By Manju Verma on July 21, 2020 in Food and Water
"Kutta billi jo paani jhutharat hai vo paani piyath hai hum log.” Sumitra bai

Highlighting discriminatory practices that the Baiga women have to confront because of their identity of being ‘Baigin’, this paper traces the journey a group of Baiga women undertook to tackle the water scarcity problem in Dahiyaan tola, a journey of addressing their ‘darr (fear)’ of dealing with state agencies and claiming their rights.

Abstract

This paper is based on an ongoing 10-month immersion experience in Kutelidadar, a ‘forest village’ in central India, Madhya Pradesh. The village immersion helped me understand the everyday experiences of Baiga women, opening me up to a deeper awareness of their culture, rituals and their day-to-day life. Highlighting discriminatory practices that the Baiga women have to confront because of their identity of being ‘Baigin’, this paper traces the journey a group of Baiga women undertook to tackle the water scarcity problem in Dahiyaan tola, a journey of addressing their ‘darr (fear)’ of dealing with state agencies and claiming their rights.

Introduction

In the winter of February 2019, I went to Bich tola (hamlet) of Kutelidadar village, located in Karanjiya block, Dindori district, Madhya Pradesh. The Baiga women were constructing a house.
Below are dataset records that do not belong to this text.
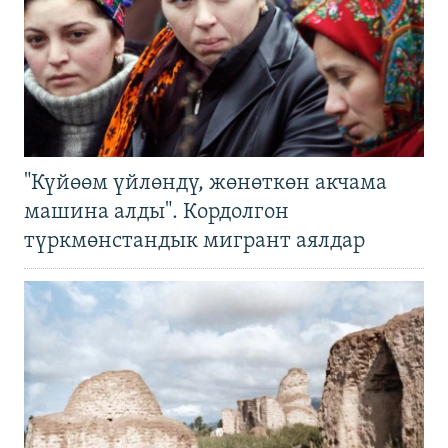
"Күйөөм үйлөндү, жөнөткөн акчама
машина алды". Кордолгон
түркмөнстандык мигрант аялдар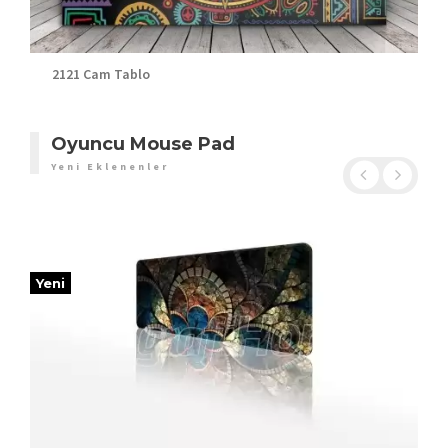
2121 Cam Tablo
Oyuncu Mouse Pad
Yeni Eklenenler
Yeni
I met Saraswati and the other women from Bich tola, who had come to talk to me because they assumed that I was a ‘samuh wali didi (someone associated with the working of SHGs) ’. They told me about the scarcity of water in their tola and that they were not able to irrigate their fields in summer or winter; they had to wait for the monsoon to irrigate their fields. They were dependent on rainwater because there was no other source of water available in their tola . In the first few meetings with the Baiga women, their focus was on the problem of lack of irrigation in their tola ; after some months, the women from Dahiyaan tola and Bich tola spoke of the lack of drinking water. Sumitra didi said, “Pine la paani nahin hai hamare tola mein, kutta billi jo paani piyat hai, vo paani piyat hai hum (We don’t have water to drink. We drink the same water that dogs and cats drink).” This statement shifted the gravity of the whole problem in that moment. We (the community and I) started discussing this issue with the other villagers and invited their suggestions so that we could find a solution to the water scarcity in the tola .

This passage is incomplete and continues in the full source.